__WHAT YOU HAVE TO DO__. Return the lines beginning at the one that contains "Arja Klasik Duta Denpasar Sukses" and continuing to the end of the entries, including both ends, exactly as written and nothing else.
******************************
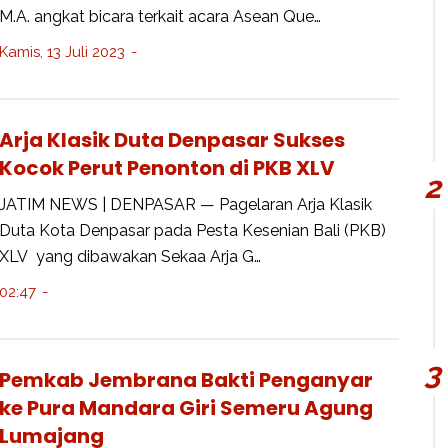
M.A. angkat bicara terkait acara Asean Que…
Kamis, 13 Juli 2023
Arja Klasik Duta Denpasar Sukses
Kocok Perut Penonton di PKB XLV
JATIM NEWS | DENPASAR — Pagelaran Arja Klasik
Duta Kota Denpasar pada Pesta Kesenian Bali (PKB)
XLV yang dibawakan Sekaa Arja G…
02:47
Pemkab Jembrana Bakti Penganyar
ke Pura Mandara Giri Semeru Agung
Lumajang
******************************
__THE ANSWER__.
Arja Klasik Duta Denpasar Sukses
Kocok Perut Penonton di PKB XLV
JATIM NEWS | DENPASAR — Pagelaran Arja Klasik
Duta Kota Denpasar pada Pesta Kesenian Bali (PKB)
XLV yang dibawakan Sekaa Arja G…
02:47
Pemkab Jembrana Bakti Penganyar
ke Pura Mandara Giri Semeru Agung
Lumajang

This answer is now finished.